- [WHAT YOU SHOULD DO]: This exercise calls for the line with "The URL of your Github account", the line with "drive space you", and all lines between them in the material below, output exactly and with no other lines.

MATERIAL FOR THE TASK section start

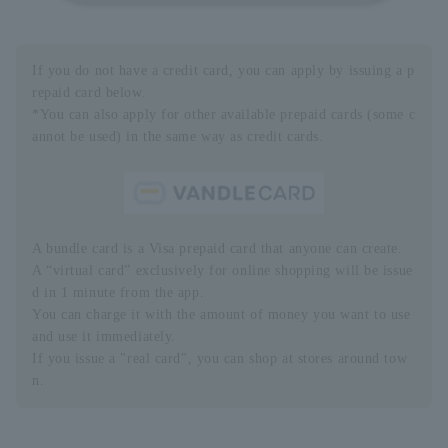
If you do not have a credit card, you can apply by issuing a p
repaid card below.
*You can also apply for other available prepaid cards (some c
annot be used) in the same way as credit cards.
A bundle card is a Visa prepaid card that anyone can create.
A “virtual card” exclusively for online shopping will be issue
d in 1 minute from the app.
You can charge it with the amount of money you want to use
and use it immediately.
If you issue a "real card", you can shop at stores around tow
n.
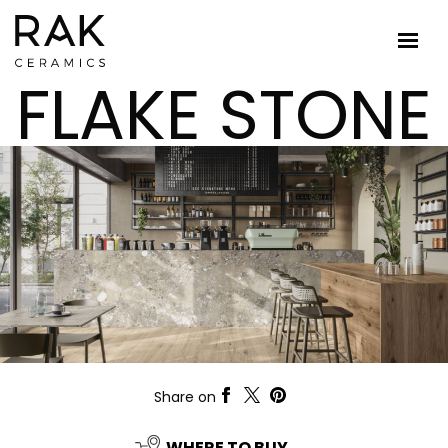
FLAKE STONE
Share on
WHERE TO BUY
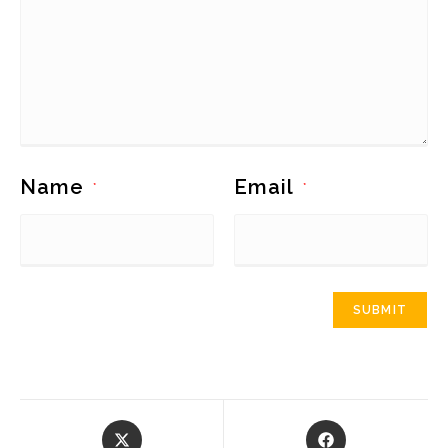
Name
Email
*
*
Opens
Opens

MATERIAL FOR THE TASK section end
MATERIAL FOR THE TASK section start

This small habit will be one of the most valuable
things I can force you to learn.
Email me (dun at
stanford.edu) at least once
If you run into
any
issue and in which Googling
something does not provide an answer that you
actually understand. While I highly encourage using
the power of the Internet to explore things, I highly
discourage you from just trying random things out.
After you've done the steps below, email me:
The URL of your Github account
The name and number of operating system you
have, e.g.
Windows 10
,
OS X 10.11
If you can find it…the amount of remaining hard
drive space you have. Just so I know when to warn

MATERIAL FOR THE TASK section end
MATERIAL FOR THE TASK section start

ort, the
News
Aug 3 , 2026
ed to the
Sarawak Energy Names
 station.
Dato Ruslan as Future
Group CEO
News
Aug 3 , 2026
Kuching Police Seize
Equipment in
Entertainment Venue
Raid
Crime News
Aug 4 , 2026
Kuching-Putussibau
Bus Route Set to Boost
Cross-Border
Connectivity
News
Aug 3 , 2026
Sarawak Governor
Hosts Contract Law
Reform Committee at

MATERIAL FOR THE TASK section end

- [TASK SOLUTION]:
The URL of your Github account
The name and number of operating system you
have, e.g.
Windows 10
,
OS X 10.11
If you can find it…the amount of remaining hard
drive space you have. Just so I know when to warn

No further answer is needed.